ちなみに、作業内容はこちらのドキュメントにすべてまとめられています。
Cloudflare Zero Trustを利用するためには、Cloudflareにネームサーバーを移管している必要があります。
プランはなんでもOKです。私は無料プランです。
以下のシナリオで行きます。
大昔OracleLinuxを使っていたときによく使っていたツールです。 ngrokみたいな感じで、サーバー内にトンネルを通せるツールです。そのトンネルとCloudflareのプロキシネットワークを通じて、セキュアにサーバー内部のリソースを公開できます。

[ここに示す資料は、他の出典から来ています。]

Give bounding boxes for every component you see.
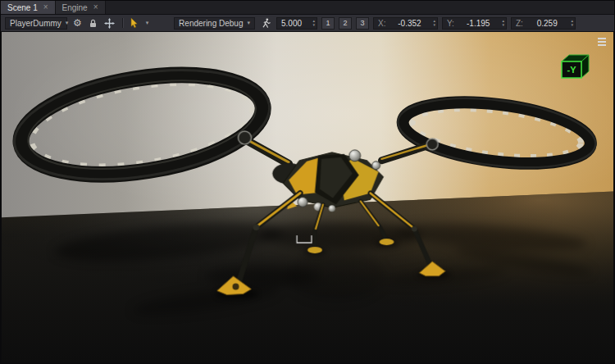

Cloudflareのネットワークに依存するため、完全なTCPトンネルとしての利用は無理があるかもしれませんが、公式でSSH,VNC,RDPのブラウザレンダリングがサポートされているので、結構柔軟に使えます。
そのため、22ポートを指定して、sshconfigでちょっとしたプロキシ設定を書くだけで、それを使ってSSHをすることもできます。
Zero Trustの基本概念などは、Cloudflareの記事を参照ください。
GoogleやGithub等複数の認証プロバイダーを使用し、メールを識別子としてそれぞれユーザーを発行、ポリシーによってアプリケーションへのアクセスを管理できます。
これの何がすごいのかというと、サーバー側は普通のWebアプリケーションのホストと同じインターフェイスなのに対して、Cloudflare側でアクセス制御を行い、Zero Trust的なセキュリティを実現できる点です。
また、疑似的なランチャーも展開できます。
https://???.cloudflareaccess.com/#/Launcher といったURLで、それぞれのユーザーが許可されているアプリケーション一覧のページにアクセスできます。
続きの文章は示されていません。